# Entries supplied:

== == ==

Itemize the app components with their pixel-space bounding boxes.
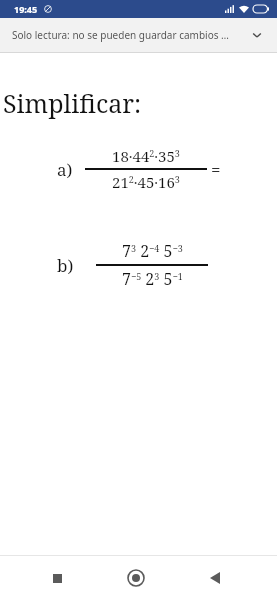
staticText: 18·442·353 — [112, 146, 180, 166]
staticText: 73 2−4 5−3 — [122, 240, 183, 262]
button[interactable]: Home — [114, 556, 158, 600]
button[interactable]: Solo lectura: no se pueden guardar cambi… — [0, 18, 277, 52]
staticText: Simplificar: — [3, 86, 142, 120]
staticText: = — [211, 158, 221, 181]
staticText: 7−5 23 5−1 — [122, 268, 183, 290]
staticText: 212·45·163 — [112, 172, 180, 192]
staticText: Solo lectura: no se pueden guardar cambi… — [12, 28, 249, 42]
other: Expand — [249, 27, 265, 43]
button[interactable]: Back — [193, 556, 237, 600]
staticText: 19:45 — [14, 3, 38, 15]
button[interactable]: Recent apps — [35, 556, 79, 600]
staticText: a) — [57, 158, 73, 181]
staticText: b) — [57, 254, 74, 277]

== == ==

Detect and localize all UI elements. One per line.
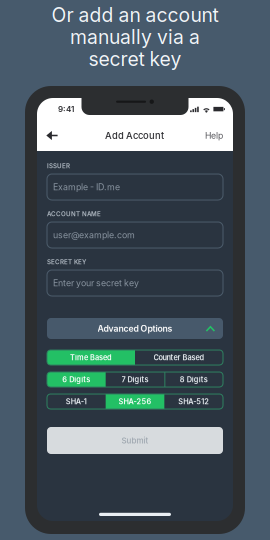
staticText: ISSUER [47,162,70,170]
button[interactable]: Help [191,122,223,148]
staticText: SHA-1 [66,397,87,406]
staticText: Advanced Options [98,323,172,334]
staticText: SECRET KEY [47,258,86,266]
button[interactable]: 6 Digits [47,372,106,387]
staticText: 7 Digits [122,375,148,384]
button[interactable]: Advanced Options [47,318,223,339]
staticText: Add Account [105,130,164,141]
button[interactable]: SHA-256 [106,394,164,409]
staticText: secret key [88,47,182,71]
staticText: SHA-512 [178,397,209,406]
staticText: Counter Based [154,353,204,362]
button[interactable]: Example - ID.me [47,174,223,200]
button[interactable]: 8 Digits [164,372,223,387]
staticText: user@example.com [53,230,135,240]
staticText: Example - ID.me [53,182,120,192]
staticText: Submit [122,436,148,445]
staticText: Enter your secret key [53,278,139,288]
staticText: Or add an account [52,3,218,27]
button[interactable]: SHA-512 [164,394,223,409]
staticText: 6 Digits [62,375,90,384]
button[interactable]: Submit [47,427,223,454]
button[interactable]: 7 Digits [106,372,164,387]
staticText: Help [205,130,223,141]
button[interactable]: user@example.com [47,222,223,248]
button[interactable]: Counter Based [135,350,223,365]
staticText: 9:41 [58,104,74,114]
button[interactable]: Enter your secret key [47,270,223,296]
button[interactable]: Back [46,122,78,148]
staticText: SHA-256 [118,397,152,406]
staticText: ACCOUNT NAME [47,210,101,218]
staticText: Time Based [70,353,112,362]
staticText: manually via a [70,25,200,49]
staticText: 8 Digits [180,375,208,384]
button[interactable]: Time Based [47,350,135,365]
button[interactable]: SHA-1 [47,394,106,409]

== == ==

# Try it:
Compute how many lines of the records above hold the string "Time". Give the number with no other output.

# Response to this exercise:
2